AIM OF THE TASK ▸
Would you please copy each line below that includes the string "Toon"?

EXERCISE MATERIAL ▸
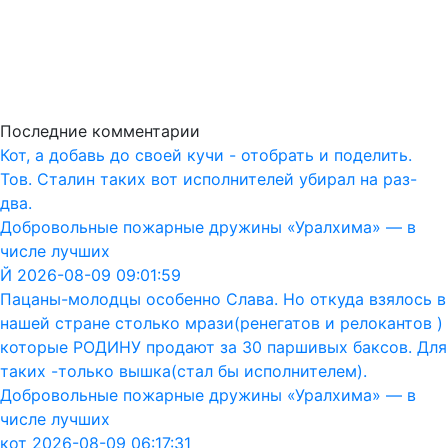
Последние комментарии
Кот, а добавь до своей кучи - отобрать и поделить.
Тов. Сталин таких вот исполнителей убирал на раз-
два.
Добровольные пожарные дружины «Уралхима» — в
числе лучших
Й 2026-08-09 09:01:59
Пацаны-молодцы особенно Слава. Но откуда взялось в
нашей стране столько мрази(ренегатов и релокантов )
которые РОДИНУ продают за 30 паршивых баксов. Для
таких -только вышка(стал бы исполнителем).
Добровольные пожарные дружины «Уралхима» — в
числе лучших
кот 2026-08-09 06:17:31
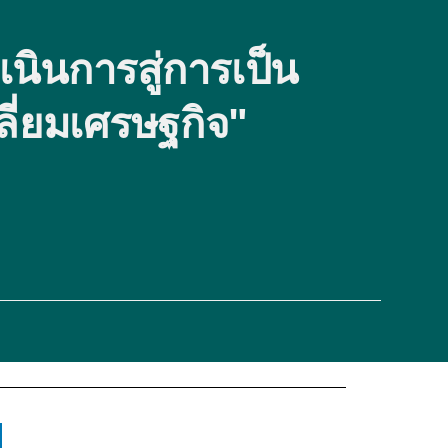
นินการสู่การเป็น
ี่ยมเศรษฐกิจ"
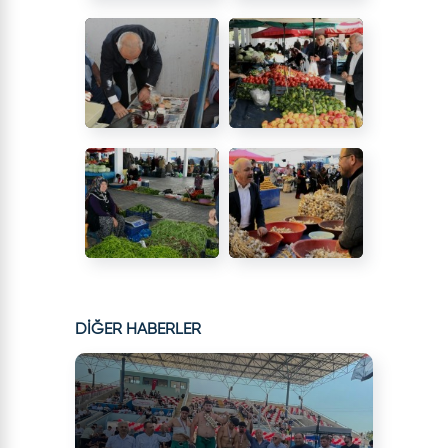
DİĞER HABERLER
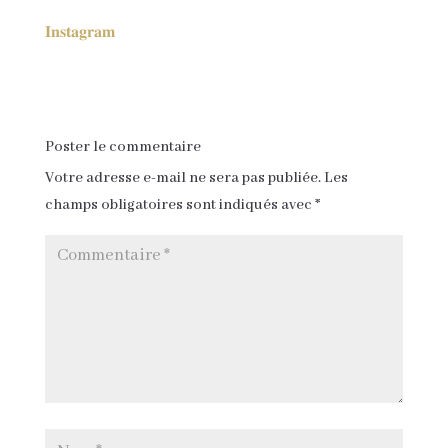
𝐈𝐧𝐬𝐭𝐚𝐠𝐫𝐚𝐦
Poster le commentaire
Votre adresse e-mail ne sera pas publiée.
Les
champs obligatoires sont indiqués avec
*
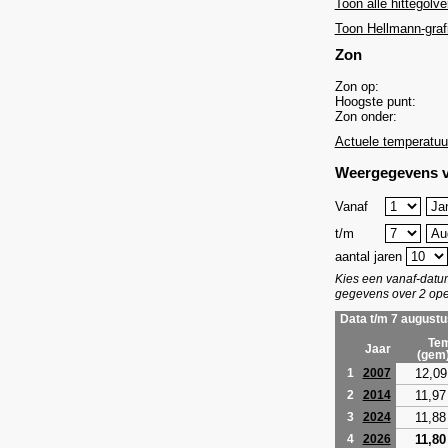
Toon alle hittegolve
Toon Hellmann-graf
Zon
Zon op:
Hoogste punt:
Zon onder:
Actuele temperatuu
Weergegevens v
Vanaf
t/m
aantal jaren
Kies een vanaf-dat
gegevens over 2 ope
Data t/m 7 augustu
Tem
Jaar
(gem
12,09
1
2007
11,97
2
2014
11,88
3
2024
11,80
4
2026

WRITTEN SOLUTION ▸
Toon alle hittegolve
Toon Hellmann-graf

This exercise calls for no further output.